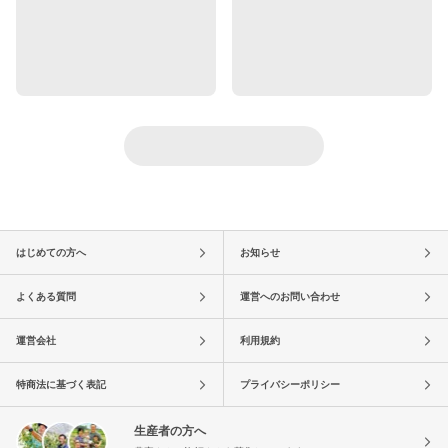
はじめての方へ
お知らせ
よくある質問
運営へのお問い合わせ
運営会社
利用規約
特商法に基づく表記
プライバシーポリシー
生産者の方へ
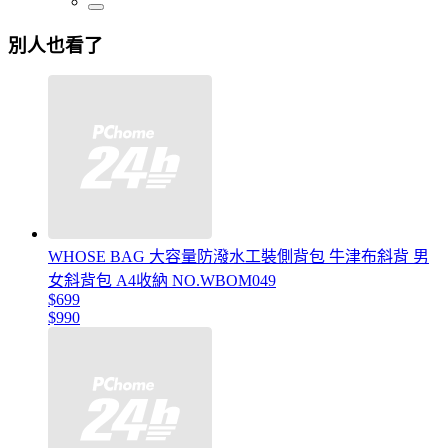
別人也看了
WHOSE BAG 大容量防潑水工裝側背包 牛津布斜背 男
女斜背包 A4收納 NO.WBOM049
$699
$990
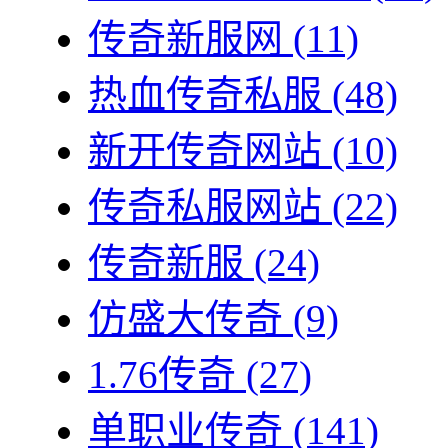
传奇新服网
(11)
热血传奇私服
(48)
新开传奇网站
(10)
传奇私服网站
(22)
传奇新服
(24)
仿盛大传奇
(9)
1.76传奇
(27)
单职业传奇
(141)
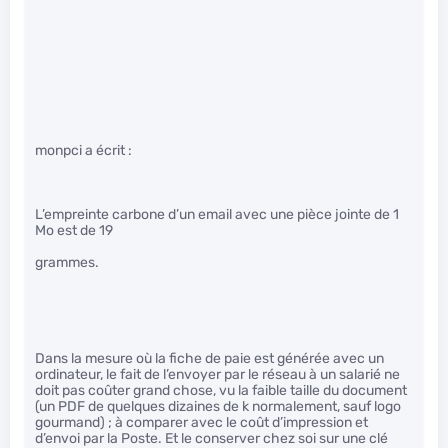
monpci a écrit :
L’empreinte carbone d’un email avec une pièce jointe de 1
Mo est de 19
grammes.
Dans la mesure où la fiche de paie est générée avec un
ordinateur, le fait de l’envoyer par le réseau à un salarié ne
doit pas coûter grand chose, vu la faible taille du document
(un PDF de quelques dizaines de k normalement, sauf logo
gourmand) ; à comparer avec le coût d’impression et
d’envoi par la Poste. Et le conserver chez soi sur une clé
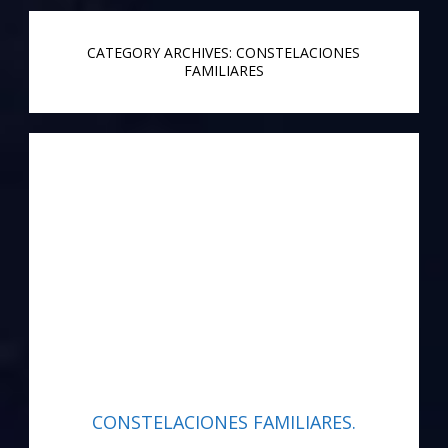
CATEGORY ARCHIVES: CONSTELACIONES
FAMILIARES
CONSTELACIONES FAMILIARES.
⁂
• [WHAT TO WORK ON]: From the first line to the last, repeat the records exactly, leaving out the pictures.

• [RESPONSE TO THIS TASK]:
はじめての方へ
お知らせ
よくある質問
運営へのお問い合わせ
運営会社
利用規約
特商法に基づく表記
プライバシーポリシー
生産者の方へ
別人也看了
WHOSE BAG 大容量防潑水工裝側背包 牛津布斜背 男
女斜背包 A4收納 NO.WBOM049
$699
$990
传奇新服网
(11)
热血传奇私服
(48)
新开传奇网站
(10)
传奇私服网站
(22)
传奇新服
(24)
仿盛大传奇
(9)
1.76传奇
(27)
单职业传奇
(141)
monpci a écrit :
L’empreinte carbone d’un email avec une pièce jointe de 1
Mo est de 19
grammes.
Dans la mesure où la fiche de paie est générée avec un
ordinateur, le fait de l’envoyer par le réseau à un salarié ne
doit pas coûter grand chose, vu la faible taille du document
(un PDF de quelques dizaines de k normalement, sauf logo
gourmand) ; à comparer avec le coût d’impression et
d’envoi par la Poste. Et le conserver chez soi sur une clé
CATEGORY ARCHIVES: CONSTELACIONES
FAMILIARES
CONSTELACIONES FAMILIARES.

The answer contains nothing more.